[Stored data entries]
= Beginning of Section =
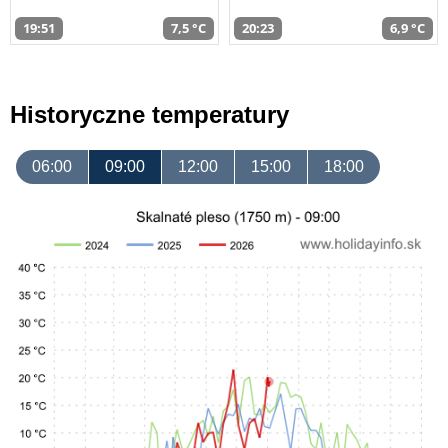
19:51
7,5 °C
20:23
6,9 °C
Historyczne temperatury
06:00
09:00
12:00
15:00
18:00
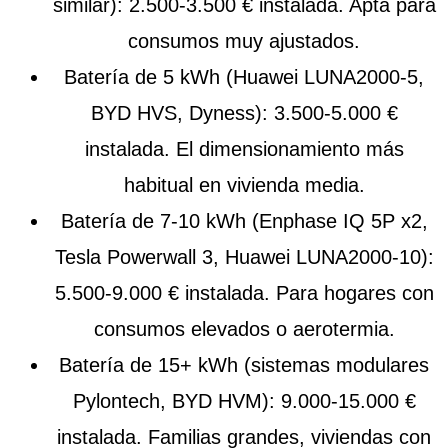
similar): 2.500-3.500 € instalada. Apta para
consumos muy ajustados.
Batería de 5 kWh
(Huawei LUNA2000-5,
BYD HVS, Dyness): 3.500-5.000 €
instalada. El dimensionamiento más
habitual en vivienda media.
Batería de 7-10 kWh
(Enphase IQ 5P x2,
Tesla Powerwall 3, Huawei LUNA2000-10):
5.500-9.000 € instalada. Para hogares con
consumos elevados o aerotermia.
Batería de 15+ kWh
(sistemas modulares
Pylontech, BYD HVM): 9.000-15.000 €
instalada. Familias grandes, viviendas con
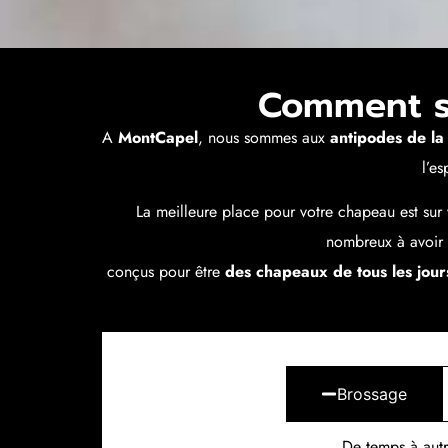
Comment s'
A
MontCapel
, nous sommes aux
antipodes de la
l’e
La meilleure place pour votre chapeau est sur 
nombreux à avoir
conçus pour être
des chapeaux de tous les jour
Brossage
De temps à autr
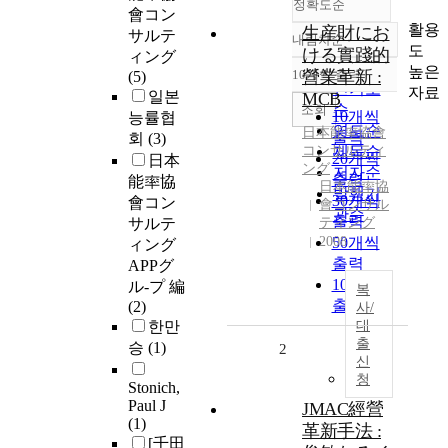
정확도순
會コン
활용
生産財にお
サルテ
내림차순
정확도
도
ける實踐的
ィング
순
높은
10개씩 출력
營業革新 :
(5)
내림차순
인기도
자료
일본
MCB
순
조회
10개씩
능률협
연도순
日本能率協會
출력
회
(3)
コンサルティ
제목순
20개씩
日本
ング
저자순
출력
能率協
日本能率協
발행기
30개씩
會コン
會コンサル
관순
출력
サルテ
ティング
2008
50개씩
ィング
출력
APPグ
100개씩
ル-プ 編
복
출력
(2)
사/
한만
대
출
승
(1)
2
신
청
Stonich,
Paul J
JMAC經營
(1)
革新手法 :
[千田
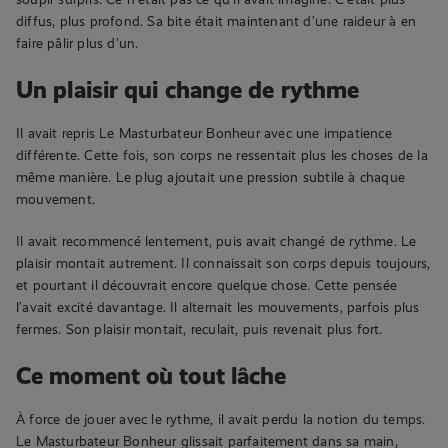
diffus, plus profond. Sa bite était maintenant d’une raideur à en
faire pâlir plus d’un.
Un plaisir qui change de rythme
Il avait repris Le Masturbateur Bonheur avec une impatience
différente. Cette fois, son corps ne ressentait plus les choses de la
même manière. Le plug ajoutait une pression subtile à chaque
mouvement.
Il avait recommencé lentement, puis avait changé de rythme. Le
plaisir montait autrement. Il connaissait son corps depuis toujours,
et pourtant il découvrait encore quelque chose. Cette pensée
l’avait excité davantage. Il alternait les mouvements, parfois plus
fermes. Son plaisir montait, reculait, puis revenait plus fort.
Ce moment où tout lâche
À force de jouer avec le rythme, il avait perdu la notion du temps.
Le Masturbateur Bonheur glissait parfaitement dans sa main,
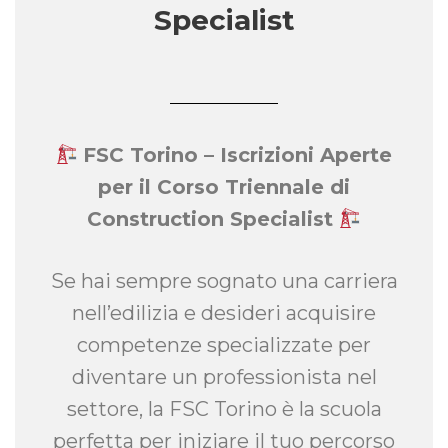
Specialist
FSC Torino – Iscrizioni Aperte
per il Corso Triennale di
Construction Specialist
Se hai sempre sognato una carriera
nell’edilizia e desideri acquisire
competenze specializzate per
diventare un professionista nel
settore, la FSC Torino è la scuola
perfetta per iniziare il tuo percorso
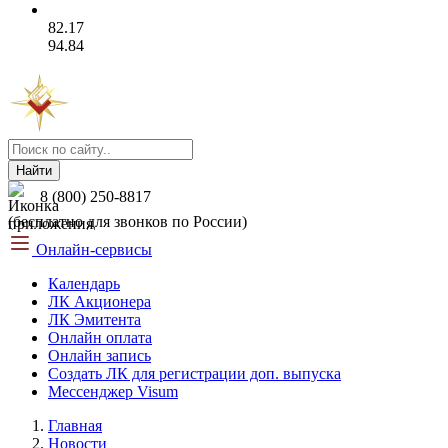
82.17
94.84
Найти
8 (800) 250-8817
(бесплатно для звонков по России)
Онлайн-сервисы
Календарь
ЛК Акционера
ЛК Эмитента
Онлайн оплата
Онлайн запись
Создать ЛК для регистрации доп. выпуска
Мессенджер Visum
Главная
Новости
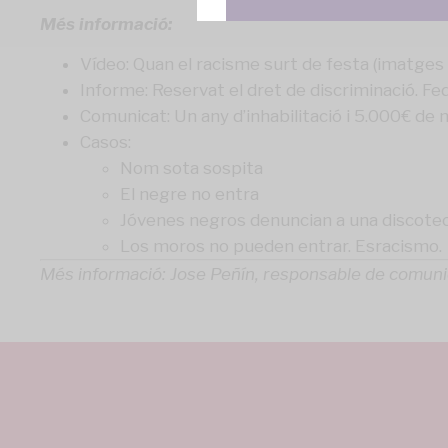
Més informació:
Vídeo: Quan el racisme surt de festa
(imatges d
Informe: Reservat el dret de discriminació. 
Comunicat: Un any d’inhabilitació i 5.000€ de m
Casos:
Nom sota sospita
El negre no entra
Jóvenes negros denuncian a una discoteca
Los moros no pueden entrar
. Esracismo.
Més informació: Jose Peñín, responsable de comu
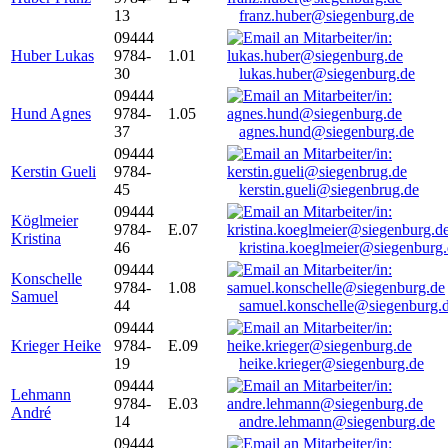
13
franz.huber@siegenburg.de
09444
Huber Lukas
9784-
1.01
30
lukas.huber@siegenburg.de
09444
Hund Agnes
9784-
1.05
37
agnes.hund@siegenburg.de
09444
Kerstin Gueli
9784-
45
kerstin.gueli@siegenbrug.de
09444
Köglmeier
9784-
E.07
Kristina
46
kristina.koeglmeier@siegenburg
09444
Konschelle
9784-
1.08
Samuel
44
samuel.konschelle@siegenburg.
09444
Krieger Heike
9784-
E.09
19
heike.krieger@siegenburg.de
09444
Lehmann
9784-
E.03
André
14
andre.lehmann@siegenburg.de
09444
= End of Section =
» Task item: Copy the records shown above in their entirety and exactly; images are to be left out.

» Your solution:
19:51
7,5 °C
20:23
6,9 °C
Historyczne temperatury
06:00
09:00
12:00
15:00
18:00
similar): 2.500-3.500 € instalada. Apta para
consumos muy ajustados.
Batería de 5 kWh
(Huawei LUNA2000-5,
BYD HVS, Dyness): 3.500-5.000 €
instalada. El dimensionamiento más
habitual en vivienda media.
Batería de 7-10 kWh
(Enphase IQ 5P x2,
Tesla Powerwall 3, Huawei LUNA2000-10):
5.500-9.000 € instalada. Para hogares con
consumos elevados o aerotermia.
Batería de 15+ kWh
(sistemas modulares
Pylontech, BYD HVM): 9.000-15.000 €
instalada. Familias grandes, viviendas con
Comment s'
A
MontCapel
, nous sommes aux
antipodes de la
l’e
La meilleure place pour votre chapeau est sur 
nombreux à avoir
conçus pour être
des chapeaux de tous les jour
Brossage
De temps à autr
정확도순
會コン
활용
生産財にお
サルテ
내림차순
정확도
도
ける實踐的
ィング
순
높은
10개씩 출력
營業革新 :
(5)
내림차순
인기도
자료
일본
MCB
순
조회
10개씩
능률협
연도순
日本能率協會
출력
회
(3)
コンサルティ
제목순
20개씩
日本
ング
저자순
출력
能率協
日本能率協
발행기
30개씩
會コン
會コンサル
관순
출력
サルテ
ティング
2008
50개씩
ィング
출력
APPグ
100개씩
ル-プ 編
복
출력
(2)
사/
한만
대
출
승
(1)
2
신
청
Stonich,
Paul J
JMAC經營
(1)
革新手法 :
[千田
diffus, plus profond. Sa bite était maintenant d’une raideur à en
faire pâlir plus d’un.
Un plaisir qui change de rythme
Il avait repris Le Masturbateur Bonheur avec une impatience
différente. Cette fois, son corps ne ressentait plus les choses de la
même manière. Le plug ajoutait une pression subtile à chaque
mouvement.
Il avait recommencé lentement, puis avait changé de rythme. Le
plaisir montait autrement. Il connaissait son corps depuis toujours,
et pourtant il découvrait encore quelque chose. Cette pensée
l’avait excité davantage. Il alternait les mouvements, parfois plus
fermes. Son plaisir montait, reculait, puis revenait plus fort.
Ce moment où tout lâche
À force de jouer avec le rythme, il avait perdu la notion du temps.
Le Masturbateur Bonheur glissait parfaitement dans sa main,
Specialist
FSC Torino – Iscrizioni Aperte
per il Corso Triennale di
Construction Specialist
Se hai sempre sognato una carriera
nell’edilizia e desideri acquisire
competenze specializzate per
diventare un professionista nel
settore, la FSC Torino è la scuola
perfetta per iniziare il tuo percorso
82.17
94.84
Найти
8 (800) 250-8817
(бесплатно для звонков по России)
Онлайн-сервисы
Календарь
ЛК Акционера
ЛК Эмитента
Онлайн оплата
Онлайн запись
Создать ЛК для регистрации доп. выпуска
Мессенджер Visum
Главная
Новости
Més informació:
Vídeo: Quan el racisme surt de festa
(imatges d
Informe: Reservat el dret de discriminació. 
Comunicat: Un any d’inhabilitació i 5.000€ de m
Casos:
Nom sota sospita
El negre no entra
Jóvenes negros denuncian a una discoteca
Los moros no pueden entrar
. Esracismo.
Més informació: Jose Peñín, responsable de comu
13
franz.huber@siegenburg.de
09444
Huber Lukas
9784-
1.01
30
lukas.huber@siegenburg.de
09444
Hund Agnes
9784-
1.05
37
agnes.hund@siegenburg.de
09444
Kerstin Gueli
9784-
45
kerstin.gueli@siegenbrug.de
09444
Köglmeier
9784-
E.07
Kristina
46
kristina.koeglmeier@siegenburg
09444
Konschelle
9784-
1.08
Samuel
44
samuel.konschelle@siegenburg.
09444
Krieger Heike
9784-
E.09
19
heike.krieger@siegenburg.de
09444
Lehmann
9784-
E.03
André
14
andre.lehmann@siegenburg.de
09444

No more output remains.